Schleswig-Holsteins Minis terpräsident Torsten Albig (SPD) widerspricht entschieden Kritikern aus der Lübecker Hafenwirtschaft, die der Landesregierung eine einseitige Förderungspolitik zugunsten des Kieler Hafens vorwerfen.

Das stellte Albig jetzt auf dem traditionellen Schifffahrtsessen des Nautischen Vereins zu Lübeck (NV) vor rund 260 Gästen klar, die der NV-Vorsitzende Kapitän Jürgen Schlichting in den Räumlichkeiten der historischen Schiffergesellschaft begrüßte . Die Traditionsveranstaltung wurde zum 146. Mal ausgerichtet.

„Wenn Reedereien ihre Frachtrouten in andere Häfen verlagern, so sind das unternehmerische Entscheidungen, auf die das Land keinen Einfluss nimmt. Wirtschaft funktioniert leider nicht immer schmerzfrei“, stellte Albig klar. Seit dem Jahr 2000 seien gut 40 Millionen Euro Fördergelder in verschiedene Standorte des Lübecker Hafens investiert worden. Seitdem seien keine weiteren Förderanträge eingegangen. Da im Kieler Hafen im selben Zeitraum etwa gleich viel gefördert worden sei, könne er also „keine Benachteiligung erkennen“.
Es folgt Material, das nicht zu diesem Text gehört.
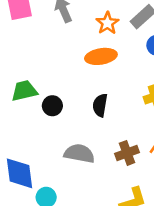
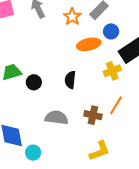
orange ellipse: (101, 56) -> (89, 44), moved
brown cross: (127, 153) -> (93, 115), turned 36

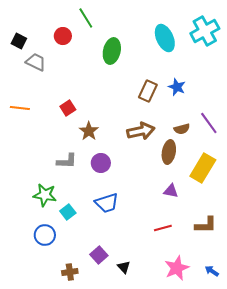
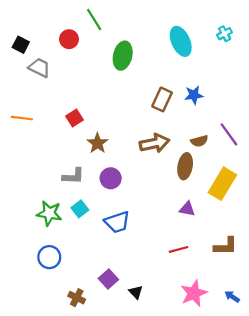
cyan cross: (205, 31) -> (225, 34), size x0.5
blue star: (177, 87) -> (194, 95), turned -30
cyan square: (68, 212) -> (80, 209), moved
brown cross: (70, 272) -> (77, 298), turned 35

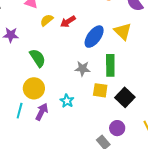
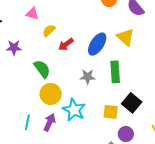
red arrow: (68, 22) -> (66, 44), moved
yellow circle: (34, 88) -> (51, 94), moved
yellow square: (100, 90) -> (111, 112), moved
cyan star: (67, 101) -> (74, 110), size x1.6

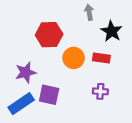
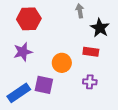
red hexagon: (49, 35) -> (29, 19), moved
orange circle: (74, 58) -> (62, 63), moved
purple star: (26, 72) -> (23, 52), moved

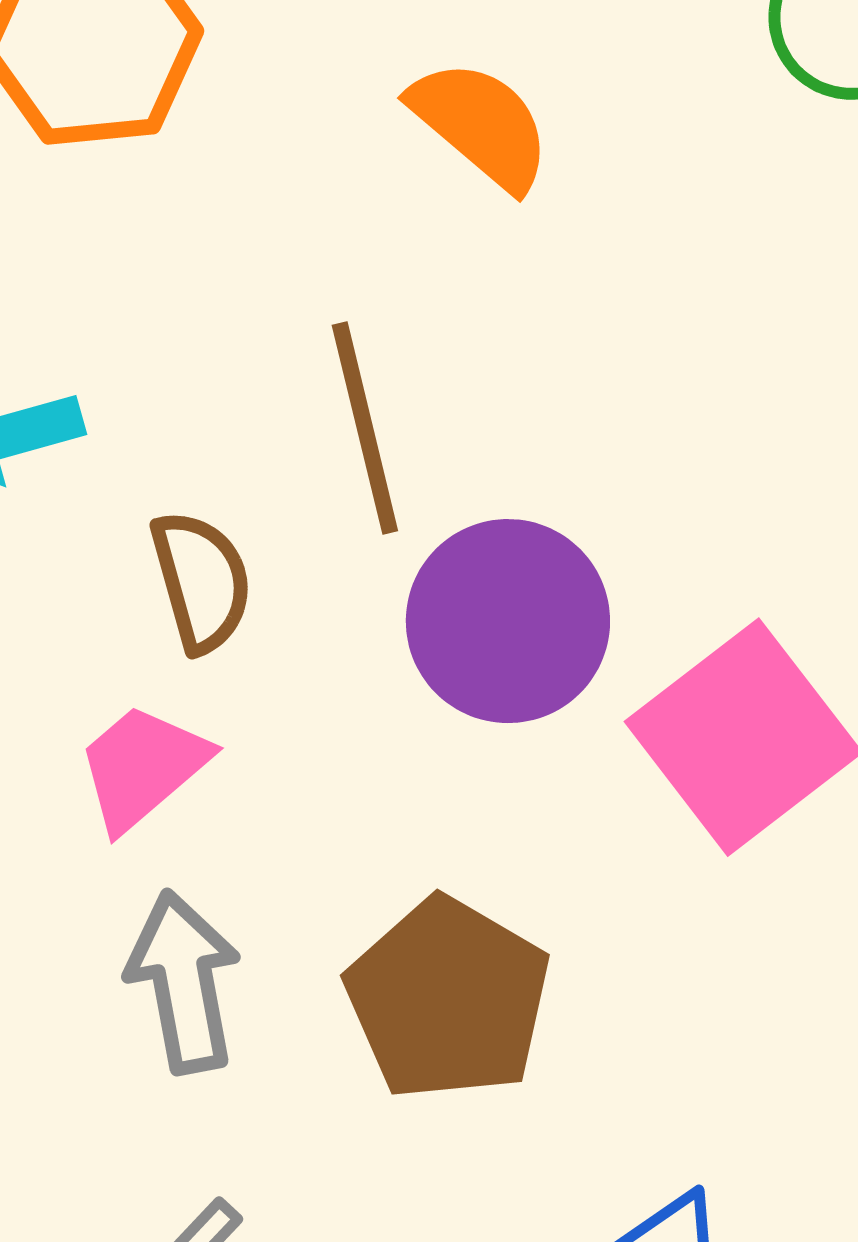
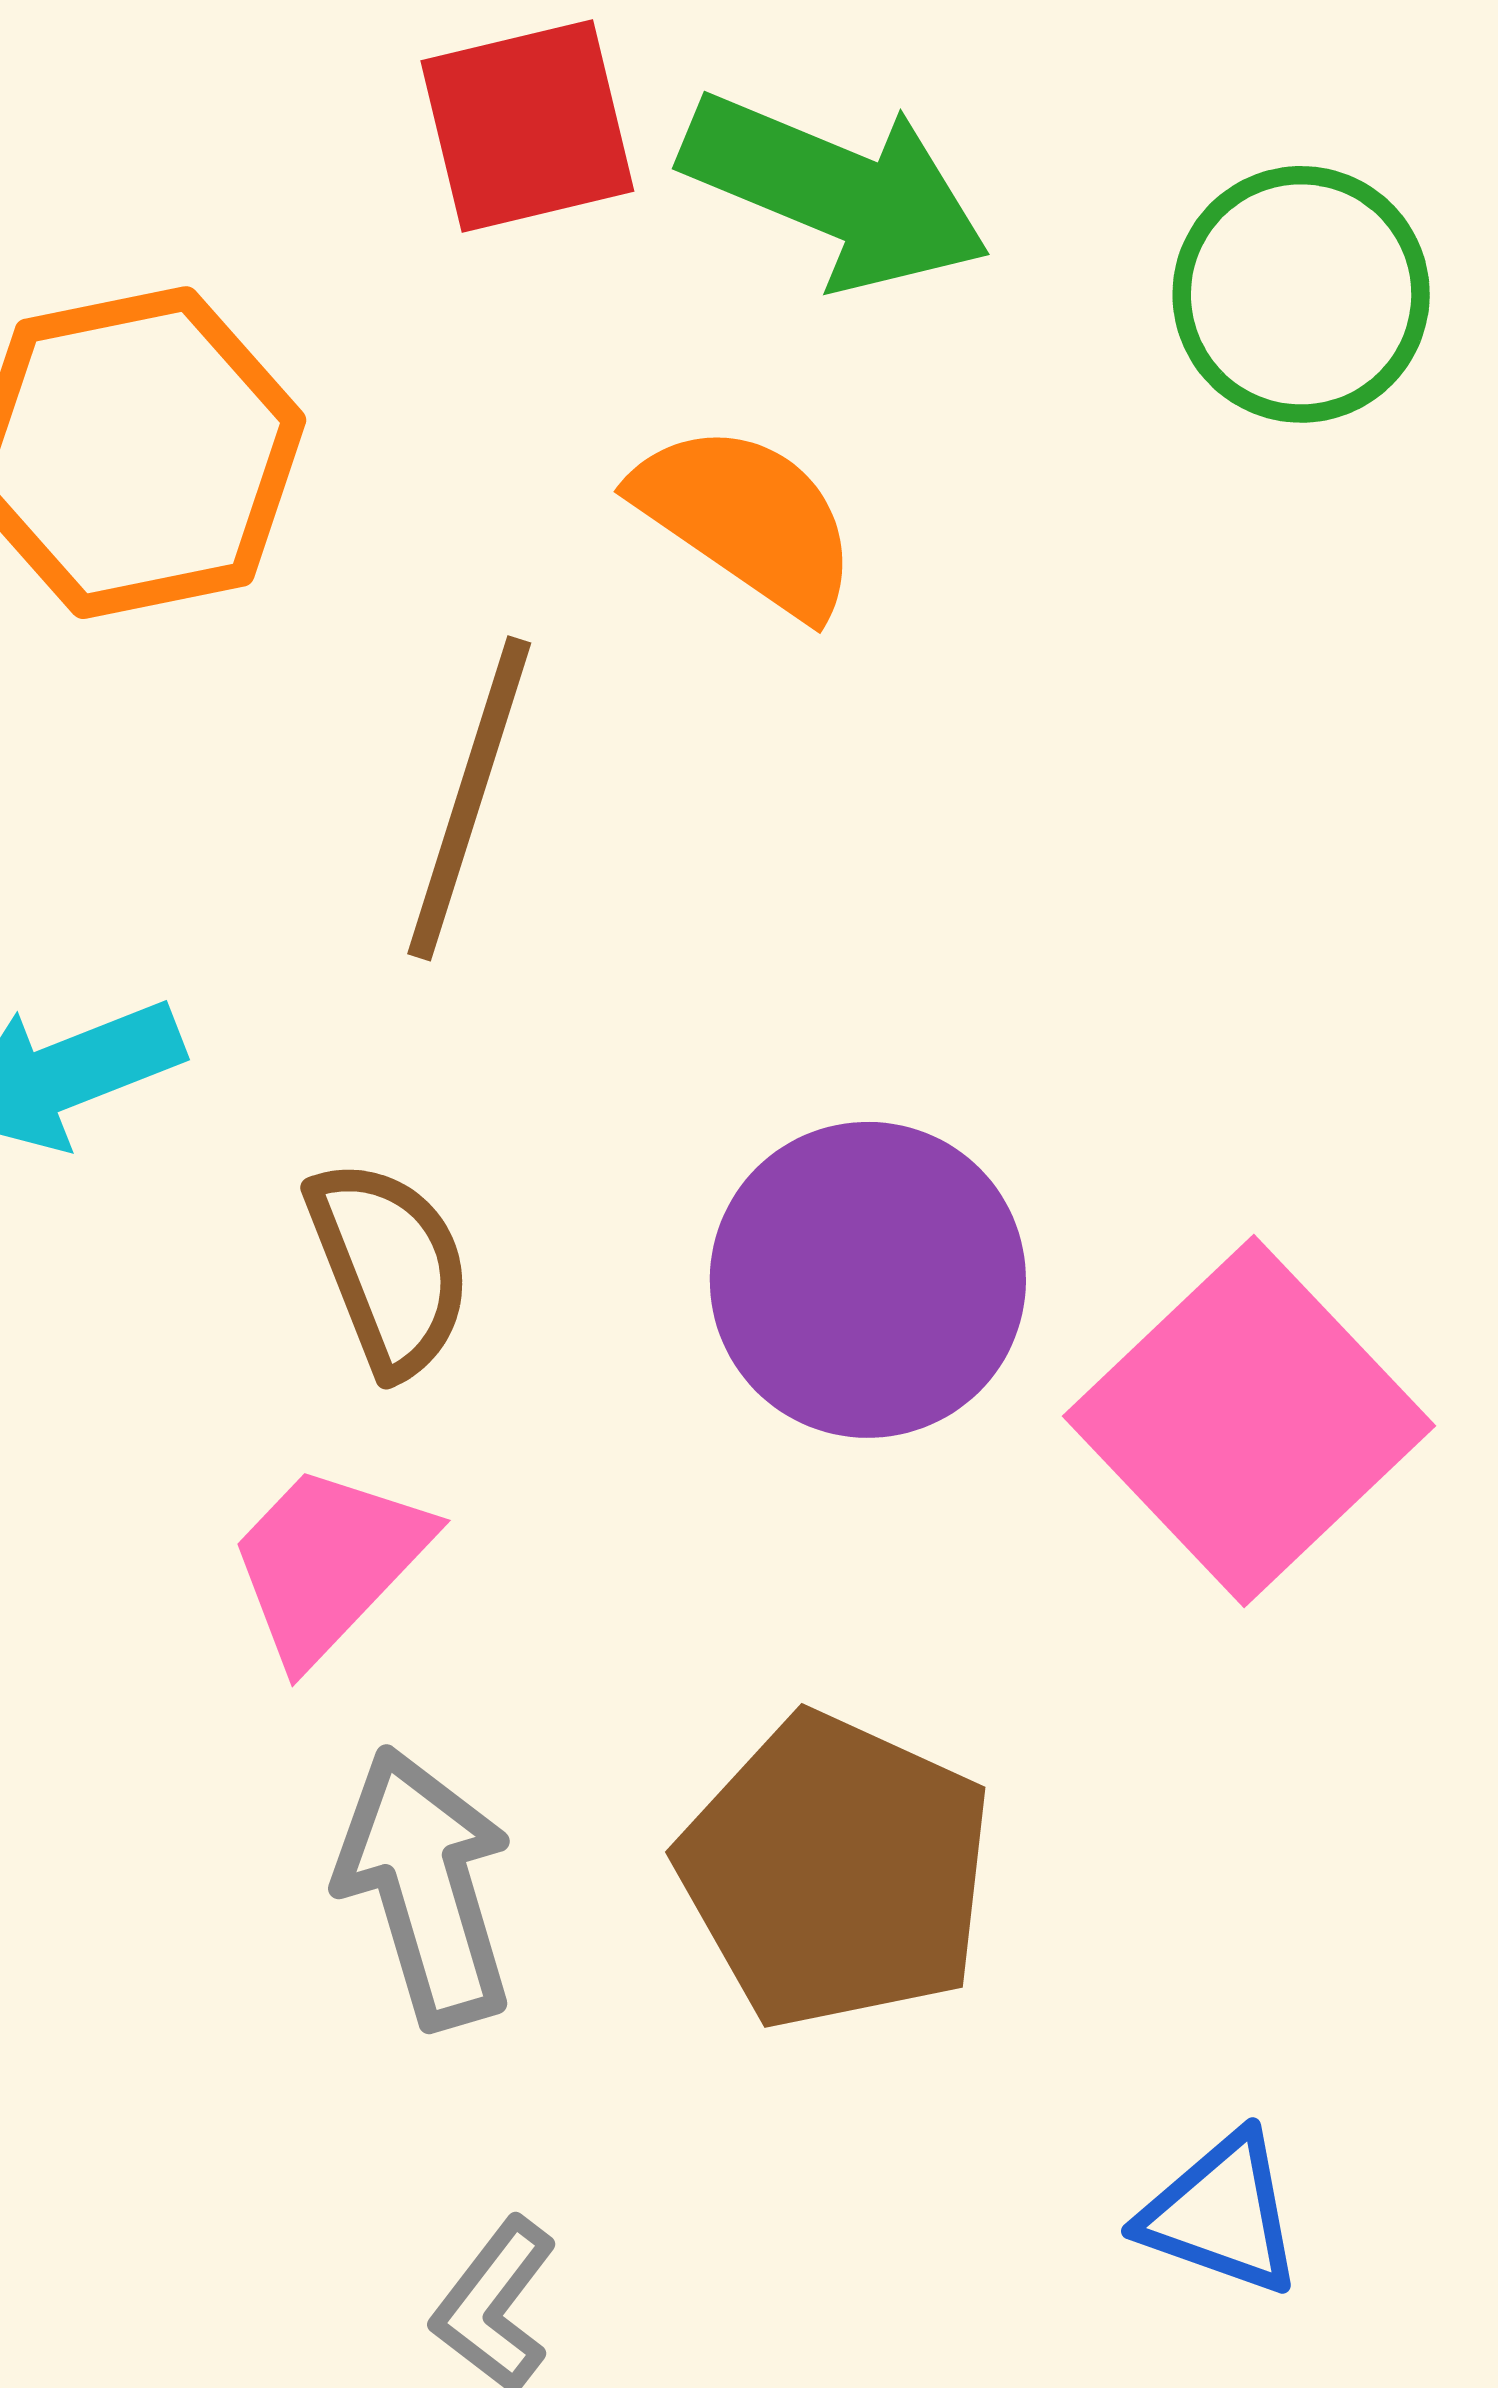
brown line: (365, 428) -> (469, 798), moved, turned 37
Was die Förderpolitik ans Ganzes betreffe, sei die Landesregierung nicht zuletzt vor dem Hintergrund knapper Finanzen in höchstem Maße daran interessiert, ausschließlich Projekte mit einem nachgewiesenen hohen Nutzwert zu bezuschussen. Fehl- oder Doppelförderungen müssten in jedem Fall vermieden werden, „damit nicht Doppelstrukturen in Kiel und Lübeck entstehen, die dann am Ende in keinem der beiden Häfen ausgelastet sind“, erklärte Albig. Und: „Schleswig-Holstein braucht zwei gesunde, große Ostseehäfen“. Als „eine gute Idee seines Wirtschaftsministers“ bezeichnete Albig die aktuell in der Ausarbeitung befindliche Studie über mögliche Kooperationsfelder auf der einen und Konkurrenzsituationen zwischen Kiel und Lübeck auf der anderen Seite.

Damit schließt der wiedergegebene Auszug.